Throw out last season’s 43-plate-appearance cameo and the worst that Brantley, a career .292 hitter, has managed to put up in a full since 2011 is .284, a figure Bautista has topped exactly twice in his long career, and once (2014) by exactly two points. Many of the categories in this matchup are close, but this isn’t one of them, and there’s no sense belaboring the point, except to make dick jokes, of which I currently have none. Advantage: Brantley
On-Base Percentage
Here’s where things get fascinating. Brantley has finished his last two seasons—his age-27 and age-28 season—at .385 and .379, the highest marks of his career, and you’d expect a guy in his prime to be killing. Bautista is a goddamn walks machine, and his 87 last season, his fewest in three seasons, were 27 more than Brantley has ever had in a year. The problem, such as it is, is Bautista’s modest batting average and reliably anemic BABIP, which puts his OBP at around .400 in the good years and around .360 in the down seasons. Last year fell into the latter category. Will he rebound, at age 36, back to the .400 mark? If you think so, he’s your pick here. I think he’ll be good, but not that good. Advantage: Brantley
Home Runs
Advantage: Bautista
Two years ago, Bautista put up 114 RBI, a number Brantley has never even approached, but that was then and this is now. (I mean, politically speaking, a month alone seems like a decade, so yeah.) Brantley seems destined for anywhere from the high 70s to the mid 90s, but Bautista could end up anywhere from last year’s nice ol’ 69 to somewhere in the high 90s himself. He’s certainly a good bet to produce more RBIs of himself than Brantley, but that’s not the issue. The issue is whether his boom-or-bust production gives him the edge here, and it probably does. Advantage: Bautista
Runs Scored
Counterintuition alert! While one (okay, I) might think Brantley’s speed gives him the advantage here, Bautista’s great on-base skills have led to some gaudy run totals over the last few seasons. He has by and large outperformed Brantley in this category, but I think this is the year it changes, almost entirely because Edwin Encarnacion will be knocking him in instead of his competition. Advantage: Brantley
Stolen Bases
Please. Advantage: Brantley
Injury Risk
Bautista isn’t hurt right the f now, nor did he miss the majority of last season, so despite being dinged up in 2016, I’m gonna take him here.

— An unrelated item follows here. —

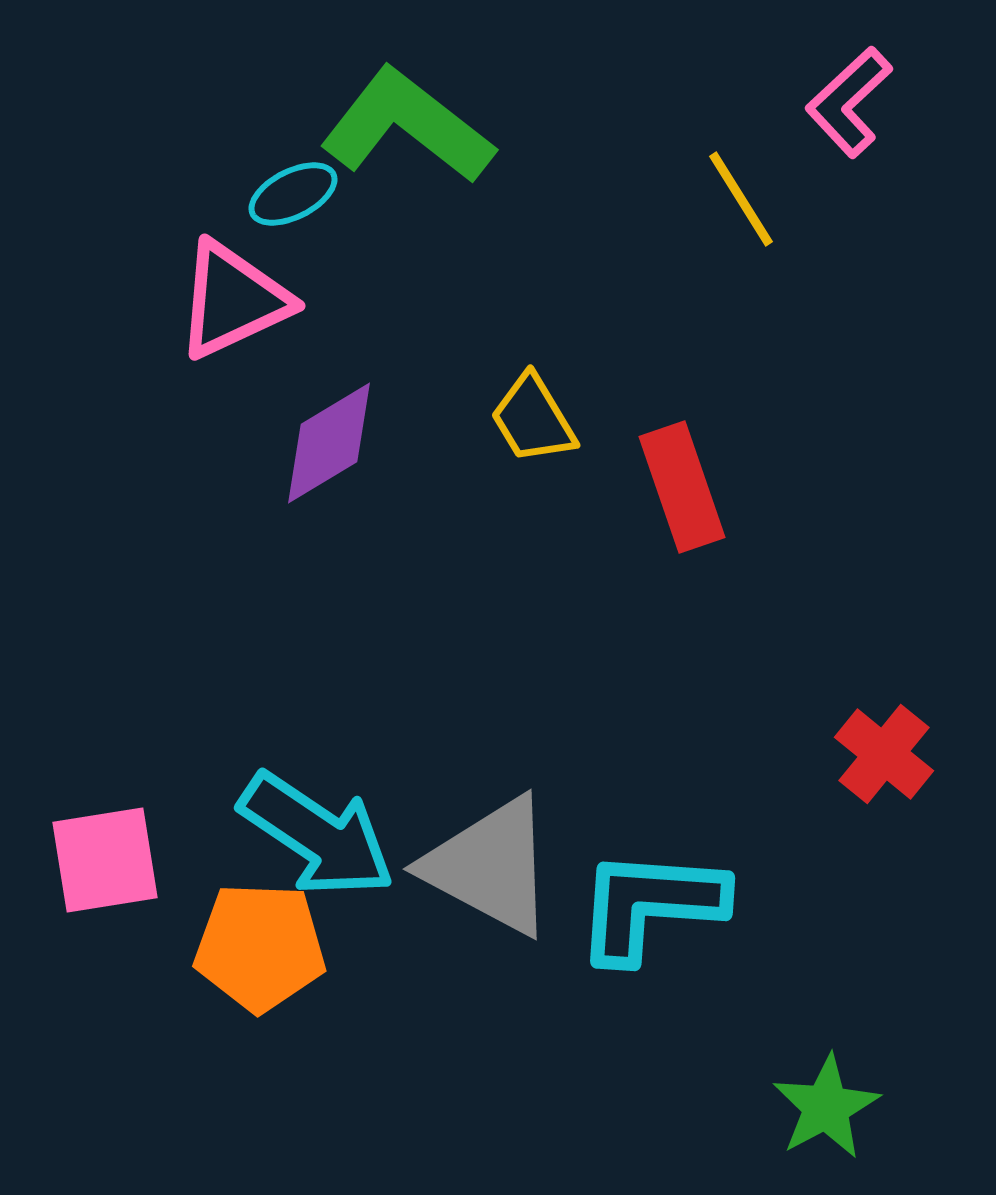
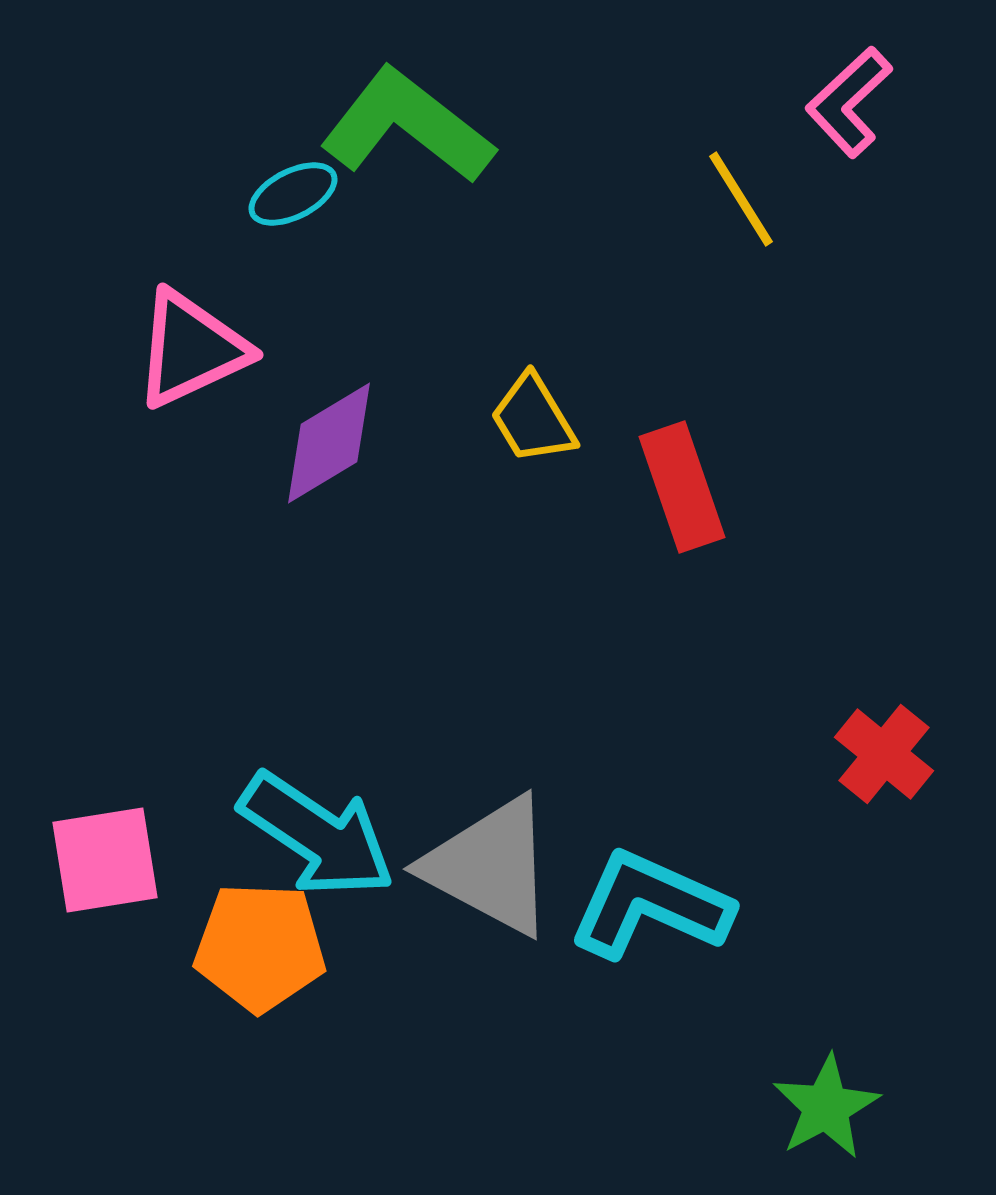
pink triangle: moved 42 px left, 49 px down
cyan L-shape: rotated 20 degrees clockwise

Advantage: Bautista
Upside
However you think Joey is going to roll this year, there’s probably no argument that his best days are behind him. The same could be true of Brantley, but, as a guy six years younger than Bautista, there’s a much better chance that if he takes the field, he puts up an MVP-type year, especially on an ascendant Indians team. Advantage: Brantley
Overall
It all comes down to health. If Brantley is ready to start the season and play every day, he’s the pick, thanks to skill set, age, and team. If he’s not fit to go, Bautista’s high floor makes him more valuable, but in a league where homers are losing their value, I’ll take the all-around stud over the aging bopper, everything else, save for upside, being equal. Brantley’s potential is just too nice to overlook.
And the winner is… Michael Brantley.